Conundrum of missing iron in oxygen minimum zones solved

An international research team lead by scientists from GEOMAR Helmholtz Centre for Ocean Research Kiel carried out a complex interdisciplinary study in the context of the Collaborative Research Project (SFB) 754 "Climate-Biogeochemistry Interactions in the Tropical Ocean" and discovered a process which explains the iron removal under anoxic conditions. "The results can also help to understand fundamental processes in the nitrogen and the carbon cycle," explains Dr. Florian Scholz from GEOMAR. He is the first author of the study, which has recently been published in the international journal Earth and Planetary Science Letters.

The conundrum about the relative "iron deficiency" in the tropical oxygen minimum zones was even greater since previous studies had shown that in these regions huge amounts of iron are released in the ocean from anoxic sea floor sediments. "However, only a small part of this iron reaches the surface layers and the open ocean where biological productivity is limited by iron," Florian Scholz explains. Thus, the question was: Which process is removing the iron from the seawater?
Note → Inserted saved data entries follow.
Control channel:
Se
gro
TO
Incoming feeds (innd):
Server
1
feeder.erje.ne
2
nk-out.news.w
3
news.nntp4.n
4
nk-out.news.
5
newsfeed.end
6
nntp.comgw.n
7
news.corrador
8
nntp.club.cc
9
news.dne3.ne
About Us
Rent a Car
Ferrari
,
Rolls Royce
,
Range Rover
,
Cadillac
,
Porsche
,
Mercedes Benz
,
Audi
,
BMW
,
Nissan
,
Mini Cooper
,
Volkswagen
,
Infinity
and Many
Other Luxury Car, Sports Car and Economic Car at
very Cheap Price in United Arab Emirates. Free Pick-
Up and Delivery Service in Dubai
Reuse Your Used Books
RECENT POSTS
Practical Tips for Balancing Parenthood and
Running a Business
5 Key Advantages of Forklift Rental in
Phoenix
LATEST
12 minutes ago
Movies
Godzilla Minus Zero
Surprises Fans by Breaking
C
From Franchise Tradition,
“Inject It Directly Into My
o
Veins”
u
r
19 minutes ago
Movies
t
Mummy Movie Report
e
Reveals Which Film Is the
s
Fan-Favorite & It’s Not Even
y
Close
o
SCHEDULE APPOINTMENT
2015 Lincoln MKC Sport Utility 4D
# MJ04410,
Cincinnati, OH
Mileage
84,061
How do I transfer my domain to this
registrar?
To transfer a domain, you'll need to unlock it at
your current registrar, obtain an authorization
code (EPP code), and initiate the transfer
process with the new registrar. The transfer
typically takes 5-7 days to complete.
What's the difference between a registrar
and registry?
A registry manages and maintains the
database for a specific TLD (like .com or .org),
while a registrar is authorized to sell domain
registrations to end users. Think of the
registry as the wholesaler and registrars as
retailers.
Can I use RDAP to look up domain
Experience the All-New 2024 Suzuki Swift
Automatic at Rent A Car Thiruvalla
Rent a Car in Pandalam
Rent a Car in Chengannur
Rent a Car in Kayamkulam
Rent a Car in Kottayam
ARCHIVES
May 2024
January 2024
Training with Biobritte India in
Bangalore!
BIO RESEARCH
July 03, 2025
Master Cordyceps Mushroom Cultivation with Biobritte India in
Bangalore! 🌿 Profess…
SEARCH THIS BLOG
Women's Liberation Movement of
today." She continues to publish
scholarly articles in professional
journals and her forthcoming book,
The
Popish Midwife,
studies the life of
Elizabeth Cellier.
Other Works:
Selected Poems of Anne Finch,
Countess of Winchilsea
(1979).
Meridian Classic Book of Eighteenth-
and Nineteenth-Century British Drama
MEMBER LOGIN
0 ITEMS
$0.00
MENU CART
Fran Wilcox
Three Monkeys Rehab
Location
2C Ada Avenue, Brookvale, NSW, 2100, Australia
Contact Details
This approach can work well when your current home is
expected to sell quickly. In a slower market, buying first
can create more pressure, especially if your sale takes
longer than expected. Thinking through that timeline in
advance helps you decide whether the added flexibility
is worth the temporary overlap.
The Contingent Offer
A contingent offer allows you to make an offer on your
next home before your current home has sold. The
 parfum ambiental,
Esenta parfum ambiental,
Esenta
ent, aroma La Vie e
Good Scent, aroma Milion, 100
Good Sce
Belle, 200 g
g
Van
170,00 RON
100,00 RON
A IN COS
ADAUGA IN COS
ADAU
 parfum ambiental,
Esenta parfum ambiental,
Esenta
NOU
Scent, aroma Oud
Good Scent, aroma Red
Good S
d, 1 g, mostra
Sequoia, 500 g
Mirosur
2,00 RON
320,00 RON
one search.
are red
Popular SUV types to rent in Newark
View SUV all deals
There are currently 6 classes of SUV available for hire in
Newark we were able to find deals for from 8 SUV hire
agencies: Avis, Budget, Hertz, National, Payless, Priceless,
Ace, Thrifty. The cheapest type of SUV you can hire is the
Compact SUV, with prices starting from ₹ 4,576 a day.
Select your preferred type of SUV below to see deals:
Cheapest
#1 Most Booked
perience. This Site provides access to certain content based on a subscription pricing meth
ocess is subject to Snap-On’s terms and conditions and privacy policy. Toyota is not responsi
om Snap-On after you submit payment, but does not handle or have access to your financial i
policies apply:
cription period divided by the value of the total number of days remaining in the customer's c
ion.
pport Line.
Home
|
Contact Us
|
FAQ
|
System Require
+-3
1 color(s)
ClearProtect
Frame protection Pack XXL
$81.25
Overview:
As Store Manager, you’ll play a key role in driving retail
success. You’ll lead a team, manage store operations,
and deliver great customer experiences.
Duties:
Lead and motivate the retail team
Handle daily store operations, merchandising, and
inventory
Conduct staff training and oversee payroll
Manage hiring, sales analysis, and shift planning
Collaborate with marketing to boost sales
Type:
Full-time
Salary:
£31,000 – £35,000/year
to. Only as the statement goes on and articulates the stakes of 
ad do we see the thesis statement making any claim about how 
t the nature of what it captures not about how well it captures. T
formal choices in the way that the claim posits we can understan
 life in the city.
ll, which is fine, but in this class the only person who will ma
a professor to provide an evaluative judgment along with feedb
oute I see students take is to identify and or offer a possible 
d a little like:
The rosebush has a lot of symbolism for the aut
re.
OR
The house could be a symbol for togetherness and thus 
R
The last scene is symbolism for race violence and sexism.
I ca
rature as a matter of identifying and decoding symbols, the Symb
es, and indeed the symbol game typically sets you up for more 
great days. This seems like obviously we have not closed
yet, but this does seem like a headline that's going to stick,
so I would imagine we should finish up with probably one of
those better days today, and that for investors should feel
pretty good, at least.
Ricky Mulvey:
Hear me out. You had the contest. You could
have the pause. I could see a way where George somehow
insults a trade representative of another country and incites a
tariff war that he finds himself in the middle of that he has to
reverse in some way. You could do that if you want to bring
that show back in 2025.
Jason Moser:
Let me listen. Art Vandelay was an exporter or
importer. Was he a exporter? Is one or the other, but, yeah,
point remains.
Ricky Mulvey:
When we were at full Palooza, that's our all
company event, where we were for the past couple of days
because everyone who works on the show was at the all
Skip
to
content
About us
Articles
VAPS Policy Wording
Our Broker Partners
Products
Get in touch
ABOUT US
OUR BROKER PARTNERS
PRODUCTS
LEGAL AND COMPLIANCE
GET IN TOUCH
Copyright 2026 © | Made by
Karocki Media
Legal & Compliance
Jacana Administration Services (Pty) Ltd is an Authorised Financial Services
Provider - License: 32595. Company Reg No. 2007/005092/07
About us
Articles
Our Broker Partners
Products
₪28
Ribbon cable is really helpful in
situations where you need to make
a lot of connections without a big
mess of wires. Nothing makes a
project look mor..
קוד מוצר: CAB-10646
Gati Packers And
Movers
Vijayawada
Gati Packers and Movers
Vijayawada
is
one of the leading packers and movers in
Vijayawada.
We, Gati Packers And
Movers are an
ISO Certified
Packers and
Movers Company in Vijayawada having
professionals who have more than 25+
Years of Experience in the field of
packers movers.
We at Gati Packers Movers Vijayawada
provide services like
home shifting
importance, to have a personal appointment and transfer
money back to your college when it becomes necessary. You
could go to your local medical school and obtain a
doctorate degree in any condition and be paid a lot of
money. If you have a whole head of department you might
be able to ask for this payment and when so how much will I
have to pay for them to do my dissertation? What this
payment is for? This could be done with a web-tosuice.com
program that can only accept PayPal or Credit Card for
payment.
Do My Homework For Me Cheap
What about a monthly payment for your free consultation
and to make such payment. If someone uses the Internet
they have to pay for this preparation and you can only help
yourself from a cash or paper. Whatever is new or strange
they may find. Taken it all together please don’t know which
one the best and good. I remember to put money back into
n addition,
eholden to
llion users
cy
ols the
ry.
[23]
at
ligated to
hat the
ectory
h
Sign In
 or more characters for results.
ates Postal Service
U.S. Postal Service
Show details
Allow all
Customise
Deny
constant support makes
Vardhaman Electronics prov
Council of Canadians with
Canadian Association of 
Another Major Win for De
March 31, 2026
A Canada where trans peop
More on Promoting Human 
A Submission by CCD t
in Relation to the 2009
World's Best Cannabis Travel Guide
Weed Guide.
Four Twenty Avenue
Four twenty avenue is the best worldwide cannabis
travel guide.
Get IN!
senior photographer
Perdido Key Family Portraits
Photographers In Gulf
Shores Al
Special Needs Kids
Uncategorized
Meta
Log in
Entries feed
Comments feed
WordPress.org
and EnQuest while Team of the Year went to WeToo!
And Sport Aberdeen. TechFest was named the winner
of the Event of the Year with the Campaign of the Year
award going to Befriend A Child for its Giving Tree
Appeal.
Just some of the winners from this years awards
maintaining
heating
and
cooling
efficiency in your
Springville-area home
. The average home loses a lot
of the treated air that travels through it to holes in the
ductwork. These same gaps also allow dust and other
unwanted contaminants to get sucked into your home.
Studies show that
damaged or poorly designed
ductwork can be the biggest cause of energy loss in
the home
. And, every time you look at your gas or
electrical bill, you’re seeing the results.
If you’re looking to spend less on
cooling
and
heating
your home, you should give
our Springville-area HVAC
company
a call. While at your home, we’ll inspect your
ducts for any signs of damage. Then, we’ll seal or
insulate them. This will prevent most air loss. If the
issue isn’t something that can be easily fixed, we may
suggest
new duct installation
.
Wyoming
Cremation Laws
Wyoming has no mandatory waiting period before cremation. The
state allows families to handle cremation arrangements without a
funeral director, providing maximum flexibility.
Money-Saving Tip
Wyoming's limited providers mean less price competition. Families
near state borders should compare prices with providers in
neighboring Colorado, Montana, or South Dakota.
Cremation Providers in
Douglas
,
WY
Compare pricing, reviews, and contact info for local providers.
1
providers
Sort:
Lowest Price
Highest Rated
In order to solve this question, the team took samples from the seabed, from the boundary layer between the seabed and seawater, as well as from different water layers in the tropical oxygen minimum zone during the Expedition M92 with the German research vessel METEOR in January 2013. These samples were then extensively investigated for chemical, physical and biological parameters.

"Among other tasks microbiologists carried out genetic analyses of the microorganisms living in the water in order to evaluate which metabolic processes are predominant," Scholz explains. In addition, the team studied particle samples from the water column at the synchrotron radiation source at the Karlsruhe Institute of Technology (KIT). With this analysis they were able to determine which iron minerals occur in the different water layers.

These analyses revealed that the iron reacts with nitrate instead of oxygen. This is due to certain microorganisms, which are also responsible for the decomposition of bioavailable nitrogen. "So far, these processes have not been detected in oxygen minimum zones," Florian Scholz explains, "but they are important to understand the overall system. Only when we know when and where certain nutrients are available for plankton growth we can also estimate how much carbon the plankton can bind by photosynthesis and thus remove from the atmosphere."

As head of a new Emmy Noether junior research group funded by the German Science Foundation, Dr. Florian Scholz will continue to study the fluxes of iron and other micronutrients across the seafloor in the coming years. "At present, we are further developing existing, autonomous deep-sea laboratories such that they can also detect very small concentrations of certain trace elements, such as iron. Yet, we do not fully understand the circumstances under which seafloor sediments represent a source or a sink for these essential elements," emphasizes the biogeochemist.